According to Homeland Security’s Inspector General, at least 858 immigrants from foreign countries that pose national security risks, as well as those from countries with high immigration fraud who had orders to have them deported were “mistakenly” granted citizenship.
An internal Homeland Security audit was released Monday, which documented the “mistake.”
The Associated Press reports:
The report does not identify any of the immigrants by name, but Inspector General John Roth’s auditors said they were all from “special interest countries” — those that present a national security concern for the United States — or neighboring countries with high rates of immigration fraud. The report did not identify those countries.
DHS said the findings reflect what has long been a problem for immigration officials — old paper-based records containing fingerprint information that can’t be searched electronically. DHS says immigration officials are in the process of uploading these files and that officials will review “every file” identified as a case of possible fraud.
Roth’s report said fingerprints are missing from federal databases for as many as 315,000 immigrants with final deportation orders or who are fugitive criminals. Immigration and Customs Enforcement has not reviewed about 148,000 of those immigrants’ files to add fingerprints to the digital record.
The gap was created because older, paper records were never added to fingerprint databases created by both the now-defunct Immigration and Naturalization Service and the FBI in the 1990s. ICE, the DHS agency responsible for finding and deporting immigrants living in the country illegally, didn’t consistently add digital fingerprint records of immigrants whom agents encountered until 2010.
And this is what happens when government puts its nose in things like healthcare and other unconstitutional things it usurps its authority to meddle in. If the central government had been focused only on the things it is authorized to deal with, this matter would more than likely never have occurred. Not only that, but you can rest assured that no one will be held accountable in the matter.
While DHS is blaming paper issues and fingerprints, there were some of those who were awarded citizenship that were set to be deported.
While Chairman of the House Homeland Security Committee Michael McCaul called on ICE to have all immigration fingerprints digitized, but the threat to national security is great since citizens can apply and obtain security clearances or take jobs which are security sensitive.
According to Roth, at least three of these new citizens acquired aviation or transportation worker credentials, granting them access to secure areas in airports or maritime facilities and vessels. He went on to state that their credentials were revoked once it was discovered that they had been given citizenship mistakenly.

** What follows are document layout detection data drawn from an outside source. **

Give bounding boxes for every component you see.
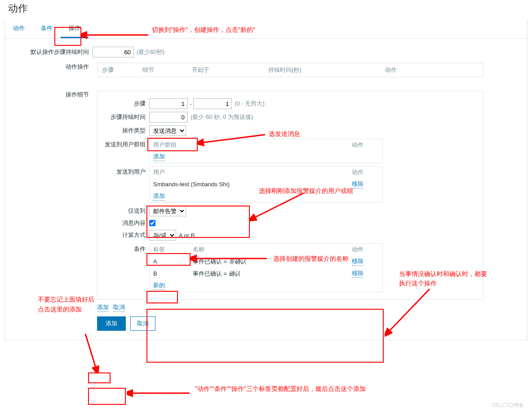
send-group-table: 用户群组 动作 添加 [149, 139, 383, 163]
step-dur-label: 步骤持续时间 [98, 113, 149, 121]
cond-row: A 事件已确认 = 非确认 移除 [150, 255, 382, 267]
cond-row-tag-a: A [153, 258, 193, 265]
page-title: 动作 [0, 0, 532, 19]
cond-row-name-b: 事件已确认 = 确认 [193, 270, 352, 278]
col-detail: 细节 [142, 66, 192, 74]
default-step-duration-input[interactable] [93, 47, 134, 57]
user-add-link[interactable]: 添加 [153, 192, 165, 201]
cond-col-action: 动作 [352, 245, 379, 254]
calc-text: A or B [179, 232, 195, 239]
cond-row-tag-b: B [153, 270, 193, 277]
send-user-label: 发送到用户 [98, 166, 149, 176]
cond-label: 条件 [98, 243, 149, 253]
col-action: 动作 [385, 66, 479, 74]
user-col-user: 用户 [153, 168, 352, 176]
step-label: 步骤 [98, 100, 149, 108]
final-cancel-button[interactable]: 取消 [130, 316, 155, 331]
step-dur-input[interactable] [149, 112, 188, 123]
cond-row-remove-a[interactable]: 移除 [352, 257, 364, 266]
cond-row-name-a: 事件已确认 = 非确认 [193, 258, 352, 266]
cond-col-tag: 标签 [153, 245, 193, 254]
tab-operation[interactable]: 操作 [61, 20, 89, 38]
calc-select[interactable]: 与/或 [149, 230, 176, 241]
detail-add-link[interactable]: 添加 [97, 303, 109, 312]
cond-table: 标签 名称 动作 A 事件已确认 = 非确认 移除 B 事件已确认 = 确认 移… [149, 243, 383, 292]
detail-cancel-link[interactable]: 取消 [113, 303, 125, 312]
cond-new-link[interactable]: 新的 [153, 281, 165, 290]
default-step-duration-label: 默认操作步骤持续时间 [5, 48, 93, 56]
panel: 动作 条件 操作 默认操作步骤持续时间 (最少60秒) 动作操作 步骤 细节 开… [4, 19, 528, 340]
action-ops-table: 步骤 细节 开始于 持续时间(秒) 动作 [97, 63, 483, 77]
calc-label: 计算方式 [98, 231, 149, 239]
only-send-label: 仅送到 [98, 207, 149, 215]
group-add-link[interactable]: 添加 [153, 153, 165, 161]
op-type-select[interactable]: 发送消息 [149, 125, 186, 136]
user-row: Smbands-test (Smbands Shi) 移除 [150, 178, 382, 190]
step-dur-hint: (最少 60 秒, 0 为预设值) [191, 113, 253, 121]
msg-content-label: 消息内容 [98, 219, 149, 227]
send-user-table: 用户 动作 Smbands-test (Smbands Shi) 移除 添加 [149, 166, 383, 203]
group-col-action: 动作 [352, 141, 379, 149]
only-send-select[interactable]: 邮件告警 [149, 206, 186, 216]
tab-action[interactable]: 动作 [5, 20, 33, 38]
tab-condition[interactable]: 条件 [33, 20, 61, 38]
default-step-duration-hint: (最少60秒) [137, 48, 164, 56]
step-from-input[interactable] [149, 98, 188, 109]
user-row-remove[interactable]: 移除 [352, 180, 364, 188]
op-type-label: 操作类型 [98, 127, 149, 135]
col-step: 步骤 [102, 66, 142, 74]
col-start: 开始于 [192, 66, 268, 74]
op-detail-label: 操作细节 [5, 88, 93, 99]
final-add-button[interactable]: 添加 [97, 316, 126, 331]
form-area: 默认操作步骤持续时间 (最少60秒) 动作操作 步骤 细节 开始于 持续时间(秒… [5, 39, 527, 331]
cond-col-name: 名称 [193, 245, 352, 254]
action-ops-label: 动作操作 [5, 60, 93, 71]
step-hint: (0 - 无穷大) [235, 100, 264, 108]
msg-content-checkbox[interactable] [149, 220, 155, 226]
col-duration: 持续时间(秒) [268, 66, 385, 74]
step-to-input[interactable] [193, 98, 232, 109]
user-col-action: 动作 [352, 168, 379, 176]
cond-row-remove-b[interactable]: 移除 [352, 269, 364, 278]
cond-row: B 事件已确认 = 确认 移除 [150, 267, 382, 280]
op-detail-box: 步骤 - (0 - 无穷大) 步骤持续时间 (最少 60 秒, 0 为预设值) … [97, 91, 483, 300]
tabs: 动作 条件 操作 [5, 20, 527, 39]
user-row-name: Smbands-test (Smbands Shi) [153, 181, 352, 188]
group-col-group: 用户群组 [153, 141, 352, 149]
send-group-label: 发送到用户群组 [98, 139, 149, 149]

He also said that another individual had been given the role of a law enforcement officer.
While changes were recommended and DHS agreed with them and said they would work to implement them, this problem has been going on for years.
According to the AP report, “The government has known about the information gap and its impact on naturalization decisions since at least 2008 when a Customs and Border Protection official identified 206 immigrants who used a different name or other biographical information to gain citizenship or other immigration benefits, though few cases have been investigated.”
What has really been done about it? Nothing. Are we really to expect something new?